Il punto è che si abbia un autentico senso del peccato: che non è quello di aver sbagliato nei confronti di qualcosa di impersonale (una legge), per cui il punto sarebbe “mi dispiace perché io sono stato imperfetto”, “non ho osservato la legge”; piuttosto l'autentico senso del peccato è aver contristato ed essersi mostrato ingrato e diffidente verso un Tu, verso Chi ci ha amato al punto da morire in Croce per noi. Lo sguardo insomma non deve fermarsi a sé, ma deve andare al Tu di Cristo. Il problema non è la mia perfezione, ma il rapporto con Lui, guardando al quale uno può sempre rialzarsi, o meglio lasciarsi rialzare.

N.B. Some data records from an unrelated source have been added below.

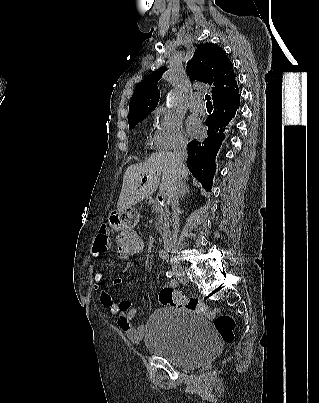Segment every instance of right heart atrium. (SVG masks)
Listing matches in <instances>:
<instances>
[{"mask_svg":"<svg viewBox=\"0 0 319 403\" xmlns=\"http://www.w3.org/2000/svg\"><path fill=\"white\" fill-rule=\"evenodd\" d=\"M186 144L181 117L168 107H157L154 111L152 146L157 150L167 151L183 148Z\"/></svg>","mask_w":319,"mask_h":403,"instance_id":"1","label":"right heart atrium"}]
</instances>
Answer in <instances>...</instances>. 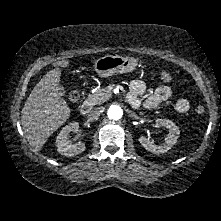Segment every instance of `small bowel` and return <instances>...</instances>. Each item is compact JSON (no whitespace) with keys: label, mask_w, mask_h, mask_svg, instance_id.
Instances as JSON below:
<instances>
[{"label":"small bowel","mask_w":221,"mask_h":221,"mask_svg":"<svg viewBox=\"0 0 221 221\" xmlns=\"http://www.w3.org/2000/svg\"><path fill=\"white\" fill-rule=\"evenodd\" d=\"M162 72L161 75H163ZM146 91V85L141 80H134L130 83V94L129 103L136 109H153L156 108L160 103L168 100L172 95L171 87L163 85L158 87L155 92L146 98L141 100L140 96L143 95ZM175 108L178 112L184 113L187 112L190 108L189 101L185 98H180L175 104Z\"/></svg>","instance_id":"obj_1"}]
</instances>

Su questo don Giussani ha sempre detto cose preziose, ad esempio nelle Tischreden.
🎬 Filmografìa
- Uno dei migliori films sulla Passione di Cristo è The Passion. di Mel Gibson (2004), con l'audio nella lingua allora parlata in Palestina (e ovviamente i sottotitoli nelle lingue moderne). Un film che riproduce con estrema attenzione alla cruda esattezza storica la vicenda degli ultimi giorni della vita di Cristo fino alla Crocifissione.

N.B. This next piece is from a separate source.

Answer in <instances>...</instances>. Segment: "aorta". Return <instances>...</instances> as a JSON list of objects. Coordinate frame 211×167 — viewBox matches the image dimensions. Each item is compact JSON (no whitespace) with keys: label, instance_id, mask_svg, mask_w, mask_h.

- Non è privo di afflato religioso però anche il racconto della Passione ne Il Vangelo secondo Matteo, di Pier Paolo Pasolini (1964).
🎼 Multimedia
- Eccellente è la Passione secondo Matteo di J.S.Bach. Ne diamo qui sotto un assaggio (“Wir sitzen uns”):
- Ma imperdibile è anche lo Stabat mater di Dvorak, di cui diamo un breve assaggio (brano iniziale):
- Imperdibili sono anche i Responsorii di Da Victoria: potete ascoltarne uno, il Caligaverunt:
- Don Giussani teneva molto anche a dei canti tradizioni sulla Passione, come Cristo al Morir tendea:
- O come O cor soave:
- O come Dulcis Christe, Deus:
📖 Testi on-line
- Ulteriori approfondimenti sulla Passione potete trovarli sul Blog, cliccando sulle parole-chiave passione di Cristo.

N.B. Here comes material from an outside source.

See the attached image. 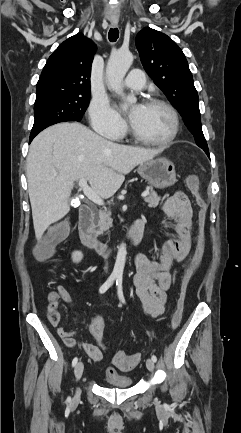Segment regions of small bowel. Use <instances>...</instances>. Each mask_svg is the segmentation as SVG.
I'll return each mask as SVG.
<instances>
[{"label":"small bowel","mask_w":241,"mask_h":433,"mask_svg":"<svg viewBox=\"0 0 241 433\" xmlns=\"http://www.w3.org/2000/svg\"><path fill=\"white\" fill-rule=\"evenodd\" d=\"M164 214L174 220L176 237L167 240L159 251L156 259L137 256L135 258L136 273L133 284L143 310L151 317L163 314L167 302L168 291L172 286L171 269L175 263L183 262L190 253L192 246V207L189 198L183 192H176L162 204ZM59 300L72 308V298L68 290L57 286L49 296L47 307L48 320L56 328L58 335L70 347L76 345L75 330H65L60 326L61 316L58 312ZM76 323V318H72ZM90 332L95 341L81 343L82 349L95 362L103 359L104 319L97 315L90 322ZM114 372L108 369L107 373Z\"/></svg>","instance_id":"small-bowel-1"}]
</instances>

- I brani evangelici relativi alla Passione, comparati.
- Appunti non ufficiali da meditazioni di don Giussani sulla Via Crucis.
📚 Bibliografia essenziale
La bibliografia sul mistero della Croce è sterminata: impossibile anche solo tentarne una sintesi.
Vediamo allora qualcosa su un personaggio importante nella vicenda della crocifissione di Cristo, Giuda, il discepolo che lo tradì, consentendone l'arresto in luogo e orario tali da non creare problemi di sollevazione popolare in sua difesa.
- Su Giuda si è cimentato, tra gli altri, Giuseppe Lanza Del Vasto, in un romanzo dal titolo Giuda. Lanza del Vasto dipinge Giuda come il condensato di tutto il male possibile e immaginabile, con tratti non di rado discutibili.
- Una visione ben diversa è quella presente nel romanzo di Luca Doninelli, Fa' che questa strada non finisca mai, ed. Bompiani 2014: il suo Giuda è attraversato da dubbi e conflitti interiori, e l'autore ci lascia nell'incertezza se egli alla fine si sia salvato o no (infatti è lui la voce narrante, dopo la sua morte, quindi si trova o all'Inferno o in Purgatorio/Paradiso, ma Doninelli non lo dice).
- Su Giuda ha scritto anche Bruno Musso: Giuda Iscariota, Le Mani - Microart's Edizioni, Recco (GE), 2000.